With Keen, it’s easy to visualize data with readymade charts and dashboards. These measurements are essential for tracking how well our analysts are performing and identifying breakage. But what happens when we want to invest strategically in improving the performance of our system to help it scale better?

Profiling our analyst team

For our software components it’s easy to run analytics. We instrument code to profile latency and look for opportunities to cache data to reduce I/O needs, implement smarter algorithms, or remove unnecessary time-wasting complexity. For our meatware components this isn’t as easy. (We tried a Borg implementation, but they balked at the spandex suits.)

Instead we use Keen to track every movement analysts make while using the Red Canary Analyst Portal, including when they leave it because the Portal failed to provide the necessary information.

We pack a lot of context into the visual representation of a potentially threatening event so we track which pieces are useful. The ones that aren’t used are just visual noise that we remove. Similarly, when we introduce new context we pay careful attention to whether it helps or hurts the overall performance.

As you can see, Keen allows us to track, name, and visualize any type of event, which makes it easy to spot important information.

Analyst Transaction Average Time

So what? Keen replaces statsd+graphite

When we first started measuring things, we stood up a statsd server, started jamming some numbers at it, built some views in graphite, and generally confused ourselves. Not because the tools aren’t great — they are — but because they did more than we needed and required us to keep more servers alive.

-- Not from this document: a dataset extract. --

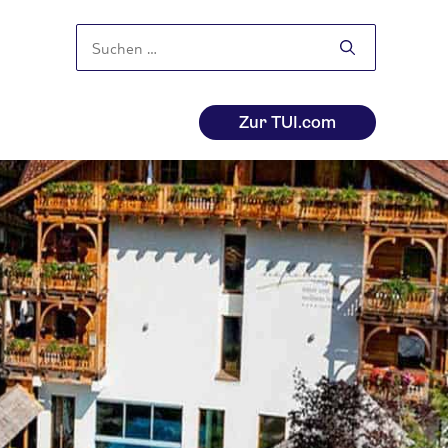
Suchen
nach:
Zur TUI.com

When we found Keen we were struck by how simple and clean it was to get started, organize data, and immediately get value. It is truly a statistics and analytics platform written for developers.

Particularly critical for us was the ability to make our data models as verbose as necessary without incurring additional cost. We weren’t sure what dimensions were going to yield the key insights so we just started storing all of them (or at least the ones we could think of; one 10-minute call with a Keen data engineer helped us identify even more dimensions to add).

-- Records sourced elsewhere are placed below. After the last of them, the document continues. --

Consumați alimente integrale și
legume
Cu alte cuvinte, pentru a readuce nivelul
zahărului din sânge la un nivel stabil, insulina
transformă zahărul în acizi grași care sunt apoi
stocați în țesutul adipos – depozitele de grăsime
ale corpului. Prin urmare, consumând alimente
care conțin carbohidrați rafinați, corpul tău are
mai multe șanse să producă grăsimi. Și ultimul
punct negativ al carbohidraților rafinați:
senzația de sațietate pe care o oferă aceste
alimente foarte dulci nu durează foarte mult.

Questions like “how long after an analyst is hired do they reach the performance of the rest of the team?” are now simple to answer. Our dashboards are beautiful combinations of aggregate metrics and charts that allow us to quickly assess the performance of our entire system, analysts included. We store many millions of events in Keen per month and are really just scratching the surface when it comes to analyzing the data.

Analytics power our business and Keen powers an important piece of our analytics. We highly recommend trying it out if you want to get more out of your data without the pain of building and maintaining a system in-house.